Apologies for what are probably very basic questions. I assume we're looking at the measurement of a constant volume (spl?), frequency sweep here.
Most likely the test signal is a constant amplitude sine sweep, yes.
What is actually producing the sound in the case above?
A combination of transducer and receiver electroacoustic characteristics in relation to their mutual location and their surrounding environment geometry, plus whatever the algorithm is doing to smooth out the raw response.
does it matter or are we only interested in relative performance of the measuring devices?
It depends on your goal. If you want to make or buy something (possibly cheaper) that gives you the same response as a widely recognized standard coupler then comparison between devices is enough.
However, that response will not directly translate into sonic information unless the surrounding geometry closely matches the one that is actually there during listening.
Since I assume both the sound producing device (headphone/speaker) AND the sound receiving device (mic) will have their own non linear frequency response, coupled with the variation produced by the physical anatomy of the measuring setup/real listeners heads, how are these kind of measurements actually useful to anyone since there appear to be too many variables? Assuming they are useful, how are they normalised so comparisons can be made?
That's why it's important to choose a standard measurement apparatus that uses a close replica of the head up to our own sensing element (the eardrum).
I really hope to see those anatomically accurate ears become the new standard. Of course, there's already 2 of them and I'm pretty sure none of those companies is likely to concede the other should be the de facto standard. They didn't spend time and money only for the glory of making a product that works but is not recognized as 'exactly' what the industry uses (unlike some guy I know
). Just like with binaural microphones with closed ear canals, it's unlikely we'll ever see a 'winner' in the anatomically accurate camp.
Provided there ever will be an agreement on which model of anatomically accurate ear is best (there won't be, ever), then the mic non flatness of the FR can be accounted for in the smoothing algorithm.
The smoothing algorithm is a big part of translating the raw response into information that is sonically relevant and accurate.
I like the software Acourate for exactly this very reason. It also fixes the capsule FR by letting you input its calibration file (just like many other softwares).
The only thing that remains to do now is decide what that target response should look like. Harman approach makes the most sense to me. They just didn't use the right ears (nor the right smoothing algorithm, most likely), but targeting what a balanced speaker measures like at the listening position is the best approach to me, conceptually speaking, since we more or less already know what a balanced speaker measures like at the listening position, as measured from a standard, non binaural measurement mic.
If there's a text available that's understandable to a non-audio engineer can anyone point me to it?! Thanks!
The average audio engineer knows nothing about this stuff as it's probably way above their head. Not because they're stupid, but because they don't really need to know. They are artistic guys, not scientific guys. Measurements are about science, not art.
Sure, you may find the scientific literate audio engineer here and there, but I wouldn't expect that to be the norm. It's like with painters.

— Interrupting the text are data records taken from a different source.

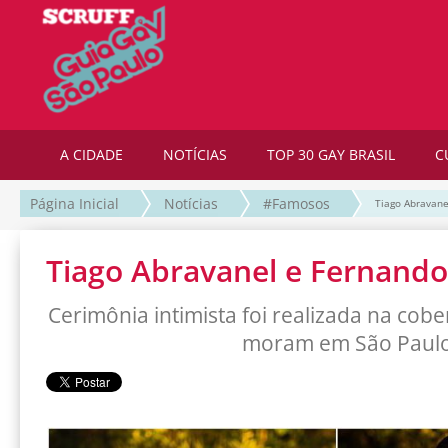
A CIDADE
NOTÍCIAS
TOP 30 GAY BRASIL
C
Página Inicial
Notícias
#Famosos
Tiago Abravane
Tiago Abravanel e Fernando
Cerimônia intimista foi realizada na co
moram em São Paul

There is the once in a blue moon guy like Da Vinci, who not only paints artistically but is also a scientist, but most of them don't know the first thing about the physics of light absorption, the mechanisms that generate colors, and how our sight really works.
The book I linked to is simple enough in my opinion, but it does require some general understanding of Fourier transform, cross overs and audio related stuff. Nothing that should be too difficult for someone that isn't totally new to those matters, though. There's no advanced math in there, for one. It doesn't talk about headphone measurements, but the psycho acoustics principles at play are similar if not exactly the same. It's just a matter of replacing a standard measurement mic with a binaural one, and use speakers that have already been equalized to see what the binaural mic measures like.